By her own admission, she wasn't always funny. A former child actress, her first big break came at 18 years old, playing Shannon Reed on Home and Away for three years. It was only after arriving in Hollywood five years ago that she discovered her funny bone, going on to star in I Heart Huckabees, Scooby-Doo and Wedding Daze.

"I've never minded making a fool out of myself. When I was a kid, we travelled a lot with my dad so I'm sure I developed those skills in order to fit in and make friends. And, also, being kind of little and having red hair, you get teased a lot, and making jokes is a way to turn it around," says the actress.

If the petite 5ft 2in Aussie and her 6ft 3in British beau seem like an odd couple, then she insists she's always been the eccentric, quirky odd-girl-out type with the worst taste in men. "I definitely dated a few schmucks during my teens. But I've always maintained good relationships... It's very common for women to be attracted to bad boys. I don't know why that is? Maybe it's an age thing?"

Following a few months of bonding with baby Borat, Fisher will report for duty in January, having recently been cast in the title role of Rebecca Bloomwood in Confessions of a Shopaholic, based on the novel by Sophie Kinsella.

"I want to continue doing comedy.
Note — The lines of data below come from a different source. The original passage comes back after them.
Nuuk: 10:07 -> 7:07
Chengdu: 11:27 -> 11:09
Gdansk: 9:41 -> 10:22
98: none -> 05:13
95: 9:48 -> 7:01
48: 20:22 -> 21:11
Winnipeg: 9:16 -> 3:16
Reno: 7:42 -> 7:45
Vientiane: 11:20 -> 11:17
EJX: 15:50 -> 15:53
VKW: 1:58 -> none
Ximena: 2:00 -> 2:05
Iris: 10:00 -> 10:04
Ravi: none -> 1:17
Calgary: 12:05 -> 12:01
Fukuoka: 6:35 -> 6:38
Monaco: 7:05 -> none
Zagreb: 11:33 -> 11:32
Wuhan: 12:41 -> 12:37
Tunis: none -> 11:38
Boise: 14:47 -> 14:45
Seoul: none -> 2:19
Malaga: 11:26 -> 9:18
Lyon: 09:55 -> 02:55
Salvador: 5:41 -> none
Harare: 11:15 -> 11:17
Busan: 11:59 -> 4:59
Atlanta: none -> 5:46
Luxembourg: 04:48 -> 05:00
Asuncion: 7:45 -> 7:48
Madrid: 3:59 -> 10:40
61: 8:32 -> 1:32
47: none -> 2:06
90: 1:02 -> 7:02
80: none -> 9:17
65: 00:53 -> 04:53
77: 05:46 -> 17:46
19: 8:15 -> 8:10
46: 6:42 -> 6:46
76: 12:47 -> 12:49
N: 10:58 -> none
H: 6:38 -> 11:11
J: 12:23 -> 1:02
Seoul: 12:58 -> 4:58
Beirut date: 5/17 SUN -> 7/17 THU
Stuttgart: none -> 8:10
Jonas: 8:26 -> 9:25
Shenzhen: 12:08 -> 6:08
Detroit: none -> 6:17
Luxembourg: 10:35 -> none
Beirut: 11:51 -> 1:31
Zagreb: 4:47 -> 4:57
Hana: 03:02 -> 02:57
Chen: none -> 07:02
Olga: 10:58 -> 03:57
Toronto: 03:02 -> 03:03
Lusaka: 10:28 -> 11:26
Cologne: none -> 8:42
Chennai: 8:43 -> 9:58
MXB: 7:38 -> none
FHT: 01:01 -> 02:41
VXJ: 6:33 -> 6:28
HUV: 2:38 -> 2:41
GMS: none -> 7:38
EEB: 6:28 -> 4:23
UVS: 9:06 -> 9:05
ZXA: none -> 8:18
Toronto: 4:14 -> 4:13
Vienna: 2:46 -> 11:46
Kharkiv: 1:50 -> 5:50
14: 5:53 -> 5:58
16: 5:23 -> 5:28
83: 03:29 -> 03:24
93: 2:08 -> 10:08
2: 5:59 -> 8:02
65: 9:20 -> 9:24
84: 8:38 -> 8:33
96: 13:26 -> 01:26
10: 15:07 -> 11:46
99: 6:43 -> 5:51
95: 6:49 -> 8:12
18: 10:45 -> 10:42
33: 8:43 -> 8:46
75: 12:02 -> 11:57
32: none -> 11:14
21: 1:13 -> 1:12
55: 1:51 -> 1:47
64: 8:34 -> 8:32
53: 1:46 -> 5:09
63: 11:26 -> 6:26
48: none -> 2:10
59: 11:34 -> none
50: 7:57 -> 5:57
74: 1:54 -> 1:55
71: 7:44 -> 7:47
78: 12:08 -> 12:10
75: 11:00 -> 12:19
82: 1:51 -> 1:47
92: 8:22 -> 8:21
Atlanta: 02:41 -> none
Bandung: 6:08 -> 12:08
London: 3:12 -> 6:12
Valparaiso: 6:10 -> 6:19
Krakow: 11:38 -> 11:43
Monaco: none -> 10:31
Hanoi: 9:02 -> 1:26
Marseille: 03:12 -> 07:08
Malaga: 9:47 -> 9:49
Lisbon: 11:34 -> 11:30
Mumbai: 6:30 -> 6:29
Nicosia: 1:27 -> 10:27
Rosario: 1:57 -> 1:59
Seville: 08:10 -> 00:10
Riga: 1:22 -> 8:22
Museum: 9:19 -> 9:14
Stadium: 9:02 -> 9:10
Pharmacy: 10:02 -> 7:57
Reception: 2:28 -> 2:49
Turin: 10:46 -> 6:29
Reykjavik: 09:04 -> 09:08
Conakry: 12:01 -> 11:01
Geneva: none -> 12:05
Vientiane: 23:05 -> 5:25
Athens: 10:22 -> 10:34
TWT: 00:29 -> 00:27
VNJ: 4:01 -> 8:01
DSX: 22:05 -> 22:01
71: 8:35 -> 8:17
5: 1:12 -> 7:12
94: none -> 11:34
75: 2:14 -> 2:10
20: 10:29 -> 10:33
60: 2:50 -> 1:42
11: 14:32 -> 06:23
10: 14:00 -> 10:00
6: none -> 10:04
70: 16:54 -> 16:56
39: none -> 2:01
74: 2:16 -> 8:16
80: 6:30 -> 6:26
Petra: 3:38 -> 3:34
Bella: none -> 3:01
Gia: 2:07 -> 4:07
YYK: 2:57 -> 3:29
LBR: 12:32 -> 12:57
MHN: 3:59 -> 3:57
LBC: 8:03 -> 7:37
I like playing the funny one, and using physical comedy instead of just being the pretty girl. Ooouch! Not that I'm saying I'm pretty," she says, cringing in embarrassment.

"I'd like to write another book, but right now I'm developing film material because there's not that many great roles out there for female comedians. It's usually the male protagonist and the girl, so I've been creating my own material to try to change that," says Fisher, who plans to produce and star in The Cookie Queen, a comedy about a thirtysomething girl scout who's held the record for girl scout cookie sales for 20 years.

"I've also written a script with Amy Poehler, Groupies, about these two over-confident girls who believe the band are interested in them when they're not. They're essentially stalkers. So it's two hours of stalking and its hilarious.

"That's what I aim to do because I think there's so many great female comedians who aren't being seen. They say it's because it's the young male demographic who go to cinemas and they don't want to see girls making fools of themselves. But that's wrong. People would turn out to watch a female Will Ferrell or a female Clouseau."

Born in Oman to Scottish parents, Fisher moved to Australia as an infant, leading a carefree rural life with her two brothers and two stepbrothers. Did she ever imagine she'd make it all the way to Hollywood's A-List? "Oh yes, absolutely!" she grins. "I always thought I'd be living in Hollywood in, like, a seven-bedroom house and, like, a massive pool... and I'd be the maid!

"So, knock on wood, I'm lucky that I've got this far."